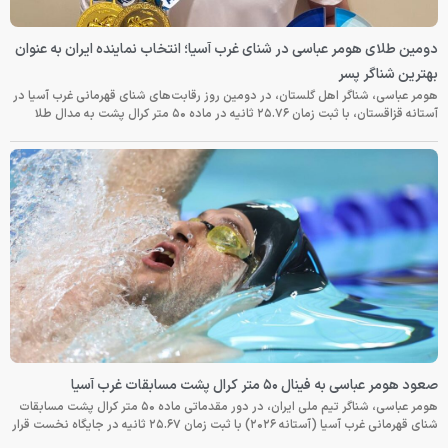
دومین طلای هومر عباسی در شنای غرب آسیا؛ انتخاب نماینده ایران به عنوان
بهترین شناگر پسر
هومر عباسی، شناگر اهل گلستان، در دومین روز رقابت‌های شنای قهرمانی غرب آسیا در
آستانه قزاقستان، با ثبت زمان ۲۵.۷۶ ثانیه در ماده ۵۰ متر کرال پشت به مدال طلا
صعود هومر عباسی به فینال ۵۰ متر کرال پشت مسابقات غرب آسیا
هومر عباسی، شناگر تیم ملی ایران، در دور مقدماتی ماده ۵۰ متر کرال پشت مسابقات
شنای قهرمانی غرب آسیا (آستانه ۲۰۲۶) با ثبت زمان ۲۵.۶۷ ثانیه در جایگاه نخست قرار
* * * *
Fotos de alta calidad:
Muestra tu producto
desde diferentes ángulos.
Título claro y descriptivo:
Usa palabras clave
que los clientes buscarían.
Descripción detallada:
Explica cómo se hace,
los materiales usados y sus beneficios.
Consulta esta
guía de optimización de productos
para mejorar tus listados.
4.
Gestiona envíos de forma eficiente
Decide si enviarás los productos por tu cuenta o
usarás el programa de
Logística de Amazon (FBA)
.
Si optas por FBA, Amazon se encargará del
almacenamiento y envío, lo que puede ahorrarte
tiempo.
* * * *
** What needs to be done **
The stretch of entries above that starts with the line containing "دومین طلای هومر" and goes on through the line containing "شنای قهرمانی غرب آسیا (آستانه" is to be transcribed exactly, and no other line is to be transcribed.

** Final answer **
دومین طلای هومر عباسی در شنای غرب آسیا؛ انتخاب نماینده ایران به عنوان
بهترین شناگر پسر
هومر عباسی، شناگر اهل گلستان، در دومین روز رقابت‌های شنای قهرمانی غرب آسیا در
آستانه قزاقستان، با ثبت زمان ۲۵.۷۶ ثانیه در ماده ۵۰ متر کرال پشت به مدال طلا
صعود هومر عباسی به فینال ۵۰ متر کرال پشت مسابقات غرب آسیا
هومر عباسی، شناگر تیم ملی ایران، در دور مقدماتی ماده ۵۰ متر کرال پشت مسابقات
شنای قهرمانی غرب آسیا (آستانه ۲۰۲۶) با ثبت زمان ۲۵.۶۷ ثانیه در جایگاه نخست قرار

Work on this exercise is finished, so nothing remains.